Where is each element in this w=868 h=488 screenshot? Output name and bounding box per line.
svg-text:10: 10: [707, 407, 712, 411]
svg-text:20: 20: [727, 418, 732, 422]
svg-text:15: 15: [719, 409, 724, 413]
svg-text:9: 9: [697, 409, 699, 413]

..........

• _Task goal_
Output the entries above in their entirety, exactly as written.

• _Task response_
Where is each element in this w=868 h=488 screenshot? Output name and bounding box per line.
svg-text:10: 10: [707, 407, 712, 411]
svg-text:20: 20: [727, 418, 732, 422]
svg-text:15: 15: [719, 409, 724, 413]
svg-text:9: 9: [697, 409, 699, 413]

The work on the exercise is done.